Spanning 75 years with the Golden Gate Bridge; female mountain guides climb the ranks in Nepal; L.A. drivers debut a symphony for horns; getting a kick out of three-sided soccer in Bilbao
With a hexagonal soccer field spread out before him, Rafael Alkorta eyes both possible goals as he traps a pass from one of his four teammates. As two other teams advance in tandem to block his kick, he considers which players are his momentary allies and which he will betray. Then he makes his move.
The retired Spanish pro isn’t imagining things. He’s merely playing a very unusual game: three-sided soccer. And while it seems new (and, yes, a bit incomprehensible), it’s actually been years in the making.
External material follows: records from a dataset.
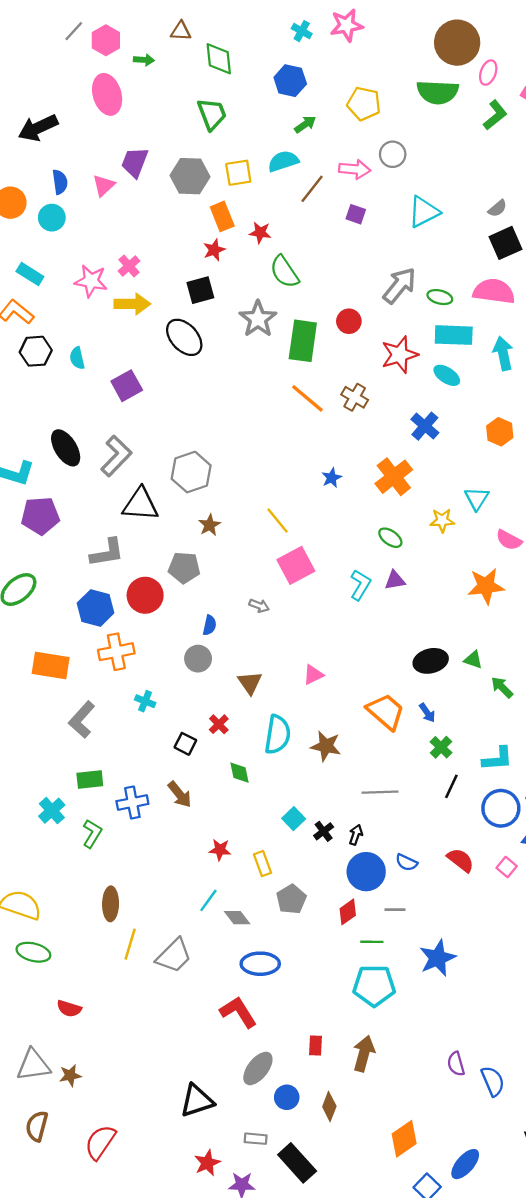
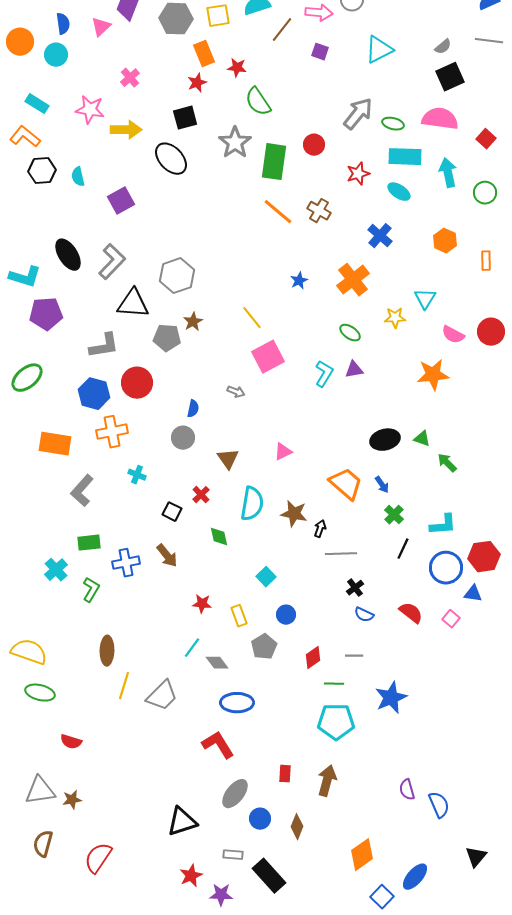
pink cross: (129, 266) -> (130, 78), moved
red star: (400, 355) -> (358, 174), size x0.7
gray pentagon: (184, 568) -> (167, 338), moved
black cross: (324, 831) -> (355, 588), moved
black arrow: (356, 835) -> (320, 529), moved
blue circle: (366, 872) -> (286, 615), moved, size x0.6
In 2009, using theoretical rules laid out in Danish avant-garde painter Asger Jorn’s 1962 treatise, The Natural Order, a French art collective created a three-sided soccer game it called “triolectique.” Jorn’s drawing of a six-sided field was meant to inspire fresh ways of thinking about relationships and cooperation within sport and society—and inspire it did. Before long, the French artists passed the idea on to the philosophically minded Bilbao players at the 2009 Lyon Biennale.
In the game, the winner is determined not by how many goals are scored but by how many are conceded. With three teams and three goals, “you choose the way you want to win,” says Galder Reguera, activities director for the Athletic Club of Bilbao.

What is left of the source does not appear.